La mostra è un itinerario unitario nel quale la fotografia non rappresenta il mondo, ma ne saggia i limiti: il punto in cui la visione inciampa, la memoria si fa materia e l’immagine diviene traccia. Il nucleo generativo del lavoro è l’acqua: elemento primario, ambivalente, generativo e perturbante; non semplice soggetto iconografico, ma dispositivo mentale, soglia fra immersione e distanza, fra buio e superficie. Come osserva il curatore Andrea Carnevali, «in queste immagini l’acqua non è un tema: è una soglia; Monina la assume come consegno speculativo, capace di mettere alla prova la fiducia nell’evidenza».

L’acqua è, innanzitutto, esperienza: un confronto precoce con l’oscurità della profondità, con ciò che resiste alla nominazione e interrompe l’illusione di una conoscenza totale Poi, negli anni, diviene distanza e orizzonte, come accade nei mari del Nord, dove l’elemento non avvolge, ma separa, e la vastità si fa misura della solitudine. In questa tensione, l’immagine fotografica assume una responsabilità: non consolare, non narrare in modo didascalico, bensì costringere lo sguardo a sostare dinanzi all’irriducibile.

Una sezione decisiva convoca la Sindone come matrice simbolica della fotografia stessa: non reliquia in senso devozionale, ma archetipo della traccia impressa, dell’immagine che appare quale residuo, segno secondario generato dal contatto fra corpo e supporto. È in questa responsabilità, nota Claudia Scipioni, presidente dell’associazione Effetto Ghergo, che il Museo riconosce la propria missione: «Accogliere un progetto che interroga il presente con rigore e misura, offrendo al pubblico un’esperienza densa, in cui l’archivio non è deposito, ma forma viva di memoria condivisa».

Il percorso procede per domande più che per risposte. Fra esse, una s’impone con radicalità: che colore ha la morte? Il confronto fra opere lontane nel tempo mostra una coerenza severa: il colore non è ornamento né enfasi, ma soglia critica, luogo di rarefazione e, talora, di neutralizzazione; non chiarisce, bensì sottrae. Accanto a questa meditazione affiora il pensiero infantile della fine.

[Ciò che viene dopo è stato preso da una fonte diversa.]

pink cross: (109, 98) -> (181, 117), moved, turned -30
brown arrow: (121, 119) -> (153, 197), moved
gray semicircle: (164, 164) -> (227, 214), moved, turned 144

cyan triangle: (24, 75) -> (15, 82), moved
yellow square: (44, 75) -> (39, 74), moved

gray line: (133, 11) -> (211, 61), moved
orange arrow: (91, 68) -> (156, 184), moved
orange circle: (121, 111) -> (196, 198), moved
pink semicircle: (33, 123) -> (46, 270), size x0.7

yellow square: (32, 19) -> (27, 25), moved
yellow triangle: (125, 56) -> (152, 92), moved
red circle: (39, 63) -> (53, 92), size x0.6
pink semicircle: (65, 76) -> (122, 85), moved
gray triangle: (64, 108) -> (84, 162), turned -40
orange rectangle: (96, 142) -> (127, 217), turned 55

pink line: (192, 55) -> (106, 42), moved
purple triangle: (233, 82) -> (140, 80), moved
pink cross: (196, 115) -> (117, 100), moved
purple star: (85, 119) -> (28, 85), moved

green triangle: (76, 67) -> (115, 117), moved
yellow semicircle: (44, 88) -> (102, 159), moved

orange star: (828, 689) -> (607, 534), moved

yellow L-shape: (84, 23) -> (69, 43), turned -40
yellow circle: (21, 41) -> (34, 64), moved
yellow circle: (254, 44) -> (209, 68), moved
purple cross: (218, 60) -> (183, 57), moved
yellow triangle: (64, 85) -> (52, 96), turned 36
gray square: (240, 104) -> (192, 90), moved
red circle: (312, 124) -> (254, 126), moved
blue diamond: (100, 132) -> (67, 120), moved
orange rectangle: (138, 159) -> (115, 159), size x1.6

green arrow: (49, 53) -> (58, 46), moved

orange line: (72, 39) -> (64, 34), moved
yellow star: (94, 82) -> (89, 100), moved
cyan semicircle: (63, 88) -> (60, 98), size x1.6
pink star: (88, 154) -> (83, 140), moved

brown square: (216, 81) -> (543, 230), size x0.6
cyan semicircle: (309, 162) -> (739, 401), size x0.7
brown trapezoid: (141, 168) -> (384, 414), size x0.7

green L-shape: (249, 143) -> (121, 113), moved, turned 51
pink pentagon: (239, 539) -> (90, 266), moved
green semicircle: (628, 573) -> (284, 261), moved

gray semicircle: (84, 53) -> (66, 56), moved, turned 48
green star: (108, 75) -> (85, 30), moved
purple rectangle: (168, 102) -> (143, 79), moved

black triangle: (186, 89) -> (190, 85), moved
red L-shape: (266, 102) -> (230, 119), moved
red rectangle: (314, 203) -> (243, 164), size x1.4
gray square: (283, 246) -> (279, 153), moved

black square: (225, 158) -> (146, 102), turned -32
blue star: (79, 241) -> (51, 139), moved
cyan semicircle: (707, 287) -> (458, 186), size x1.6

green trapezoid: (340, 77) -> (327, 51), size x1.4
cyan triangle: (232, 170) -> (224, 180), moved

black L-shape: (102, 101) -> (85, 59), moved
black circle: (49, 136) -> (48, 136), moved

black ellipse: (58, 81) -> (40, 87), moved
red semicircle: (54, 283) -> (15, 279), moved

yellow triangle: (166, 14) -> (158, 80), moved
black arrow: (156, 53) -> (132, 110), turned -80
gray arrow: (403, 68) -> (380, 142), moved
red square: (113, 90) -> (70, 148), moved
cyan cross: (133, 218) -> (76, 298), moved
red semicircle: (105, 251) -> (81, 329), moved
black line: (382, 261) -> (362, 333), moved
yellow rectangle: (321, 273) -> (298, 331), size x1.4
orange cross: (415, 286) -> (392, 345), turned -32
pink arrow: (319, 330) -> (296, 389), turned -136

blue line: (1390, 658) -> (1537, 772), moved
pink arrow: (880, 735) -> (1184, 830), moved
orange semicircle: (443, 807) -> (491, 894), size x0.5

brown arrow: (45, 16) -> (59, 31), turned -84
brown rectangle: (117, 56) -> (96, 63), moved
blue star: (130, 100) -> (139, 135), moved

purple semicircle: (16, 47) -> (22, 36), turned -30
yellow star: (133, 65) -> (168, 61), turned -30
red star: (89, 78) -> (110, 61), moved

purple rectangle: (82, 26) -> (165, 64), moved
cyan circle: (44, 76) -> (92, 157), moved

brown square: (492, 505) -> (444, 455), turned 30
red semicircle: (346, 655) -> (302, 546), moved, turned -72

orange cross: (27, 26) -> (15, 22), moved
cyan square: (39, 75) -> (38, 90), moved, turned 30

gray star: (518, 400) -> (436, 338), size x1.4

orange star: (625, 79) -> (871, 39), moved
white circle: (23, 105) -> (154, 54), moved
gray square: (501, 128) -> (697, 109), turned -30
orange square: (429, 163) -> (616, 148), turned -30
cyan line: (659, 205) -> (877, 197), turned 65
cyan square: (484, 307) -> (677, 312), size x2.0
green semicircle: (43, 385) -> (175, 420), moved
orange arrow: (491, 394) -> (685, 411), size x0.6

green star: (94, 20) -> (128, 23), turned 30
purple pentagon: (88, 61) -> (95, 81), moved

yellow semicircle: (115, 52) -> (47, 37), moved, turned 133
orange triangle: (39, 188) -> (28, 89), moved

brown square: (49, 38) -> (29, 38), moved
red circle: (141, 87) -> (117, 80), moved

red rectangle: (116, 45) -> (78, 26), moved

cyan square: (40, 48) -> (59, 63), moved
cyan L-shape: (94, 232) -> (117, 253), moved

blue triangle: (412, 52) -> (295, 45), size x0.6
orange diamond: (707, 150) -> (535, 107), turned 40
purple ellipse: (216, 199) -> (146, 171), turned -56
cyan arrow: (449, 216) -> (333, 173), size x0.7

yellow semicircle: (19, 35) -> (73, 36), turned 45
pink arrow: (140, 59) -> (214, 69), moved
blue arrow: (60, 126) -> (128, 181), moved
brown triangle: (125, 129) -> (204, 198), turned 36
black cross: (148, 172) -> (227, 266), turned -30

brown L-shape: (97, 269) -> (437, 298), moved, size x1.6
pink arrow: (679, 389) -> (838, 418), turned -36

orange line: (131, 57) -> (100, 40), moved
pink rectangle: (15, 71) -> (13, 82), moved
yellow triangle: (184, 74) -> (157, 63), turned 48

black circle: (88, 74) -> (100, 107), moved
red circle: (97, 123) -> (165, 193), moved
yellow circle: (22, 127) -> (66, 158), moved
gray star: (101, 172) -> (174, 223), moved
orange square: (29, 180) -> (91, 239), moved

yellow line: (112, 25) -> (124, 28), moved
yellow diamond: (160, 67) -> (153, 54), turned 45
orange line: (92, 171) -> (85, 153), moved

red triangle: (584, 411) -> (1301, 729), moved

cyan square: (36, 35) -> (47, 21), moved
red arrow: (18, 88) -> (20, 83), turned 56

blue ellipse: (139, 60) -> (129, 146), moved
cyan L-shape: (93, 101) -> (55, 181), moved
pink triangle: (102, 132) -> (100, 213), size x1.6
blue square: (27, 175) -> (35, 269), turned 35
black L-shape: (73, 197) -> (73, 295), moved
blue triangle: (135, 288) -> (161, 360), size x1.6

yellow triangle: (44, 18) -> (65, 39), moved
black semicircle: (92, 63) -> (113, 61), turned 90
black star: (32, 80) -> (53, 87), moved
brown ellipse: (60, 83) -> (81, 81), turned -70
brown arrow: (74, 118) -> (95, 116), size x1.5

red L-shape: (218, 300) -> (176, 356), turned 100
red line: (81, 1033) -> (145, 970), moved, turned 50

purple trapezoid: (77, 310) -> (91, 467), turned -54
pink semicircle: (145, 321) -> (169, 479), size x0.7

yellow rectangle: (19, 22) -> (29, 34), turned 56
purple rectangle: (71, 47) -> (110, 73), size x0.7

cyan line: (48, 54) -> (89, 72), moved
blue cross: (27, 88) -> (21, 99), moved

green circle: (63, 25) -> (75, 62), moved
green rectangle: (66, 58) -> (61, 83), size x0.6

Il capitolo conclusivo insiste sull’“illusione della trasparenza”: corpi ridotti a struttura, a traccia, in un immaginario che richiama la radiografia e lo sguardo clinico. È qui che l’opera di Monina articola la propria tesi più netta: la visibilità estrema coincide con una nuova forma di assenza; ciò che davvero conta — pensiero, memoria, desiderio, dolore — resta irriducibilmente opaco. La fotografia, anziché celebrare la potenza della tecnica, ne espone l’insufficienza simbolica; e, con parole ancora di Carnevali, «restituisce alla fotografia la sua vocazione più severa: essere traccia, non rassicurazione».

La mostra è stata sostenuta dalla Bcc di Filottrano; ha ottenuto il patrocinio del Comune di Montefano, dell’Associazione Effetto Ghergo e della Federazione Italiana Associazioni Fotografiche.